Gather stats on Large table


We have very large table with almost 80 Billion records with one hash paritition. any suggestions how to gather stats on this table as it is taking a week to get completed or failed in between with snapshot too old error.

I am using below parameter to gather stats:

BEGIN  dbms_stats.gather_table_stats(ownname => ABC'  tabname =>'table1',  estimate_percent => 
DBMS_STATS.AUTO_SAMPLE_SIZE, 
cascade => DBMS_STATS.AUTO_CASCADE,  method_opt => 'FOR ALL COLUMNS SIZE AUTO',  degree => 
DBMS_STATS.DEFAULT_DEGREE); 
END;

Oracle version: Oracle Database 19c Enterprise Edition Release 19.0.0.0.0 - Production Version 19.17.0.0.0


Solution

  • There are various speed tweaks available to you: (1) lower the estimate percent, (2) explicitly use parallelism, (3) request block sampling, (4) bypass indexes, and (5) disallow histograms by setting SIZE 1 on all columns:

    BEGIN  
      dbms_stats.gather_table_stats(ownname => ABC'  
                                    tabname =>'TABLE1',  
                                    estimate_percent => 0.1, 
                                    block_sample => true,
                                    cascade => false,  
                                    method_opt => 'FOR ALL COLUMNS SIZE 1',  
                                    degree => 16); 
    END;
    

    Obviously you have to consult your own database hardware sizing to determine an appropriate degree of parallelism. Some systems can handle more, others less.
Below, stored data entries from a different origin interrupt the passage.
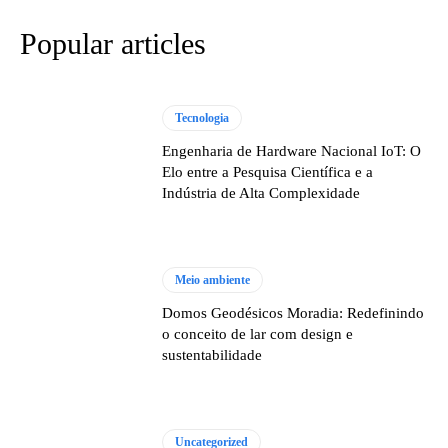
Popular articles
Tecnologia
Engenharia de Hardware Nacional IoT: O
Elo entre a Pesquisa Científica e a
Indústria de Alta Complexidade
Meio ambiente
Domos Geodésicos Moradia: Redefinindo
o conceito de lar com design e
sustentabilidade
Uncategorized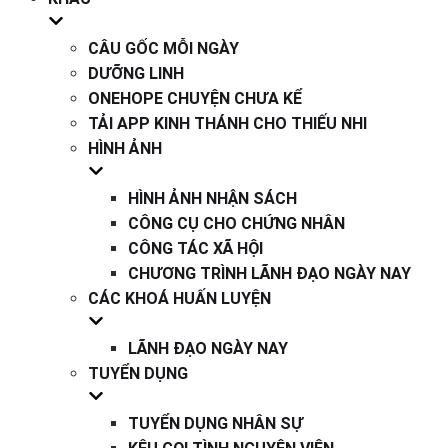
CÂU GỐC MỖI NGÀY
DƯỠNG LINH
ONEHOPE CHUYỆN CHƯA KỂ
TẢI APP KINH THÁNH CHO THIẾU NHI
HÌNH ẢNH
HÌNH ẢNH NHẬN SÁCH
CÔNG CỤ CHO CHỨNG NHÂN
CÔNG TÁC XÃ HỘI
CHƯƠNG TRÌNH LÃNH ĐẠO NGÀY NAY
CÁC KHOÁ HUẤN LUYỆN
LÃNH ĐẠO NGÀY NAY
TUYỂN DỤNG
TUYỂN DỤNG NHÂN SỰ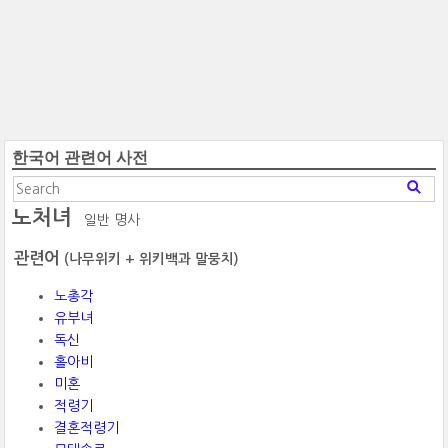
한국어 관련어 사전
노처녀
일반 명사
관련어
(나무위키 + 위키백과 말뭉치)
노총각
유부녀
독신
홀아비
미혼
적령기
결혼적령기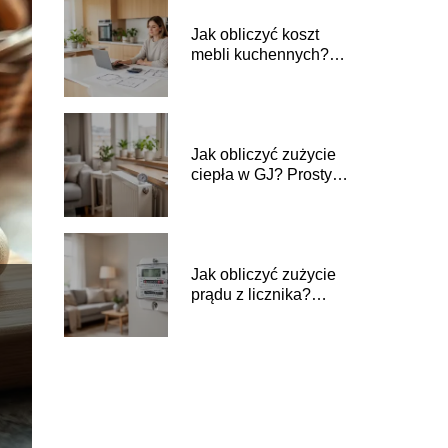
Jak obliczyć koszt
mebli kuchennych?
Prosty poradnik
Jak obliczyć zużycie
ciepła w GJ? Prosty
poradnik
Jak obliczyć zużycie
prądu z licznika?
Prosty poradnik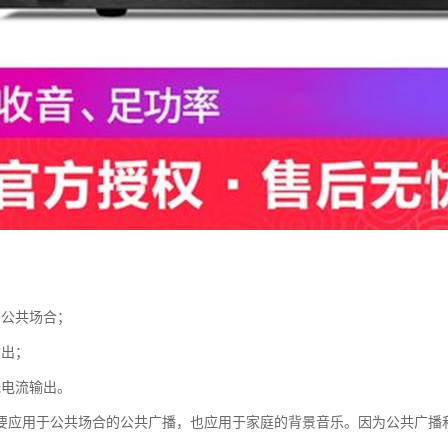
于公共场合；
输出；
低电流输出。
要应用于公共场合的公共广播，也应用于家庭的背景音乐。因为公共广播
    I have found that on massive tables a percent well below 1%, something like 0.1% works just fine, and goes 10x faster than 1, which goes 100x faster than the default (100). Block sampling can lead to some incorrect results if your data is skewed badly and you use a tiny percent (like 0.001%), but in many cases it's fine at a 0.1% percent level or higher, and it does speed things up by randomly picking blocks rather than rows, which reduces the # of blocks that need to be read. Lastly, histograms are expensive, and often they are unneeded. If you find out later that you do need histograms on a particular column to support a particular important application SQL that is getting messed up because of the lack a histogram, then you can explicitly request SIZE AUTO on just that column, but keep all the others at 1. Histograms take a long time to gather, so they are best minimized to on an as-needed basis.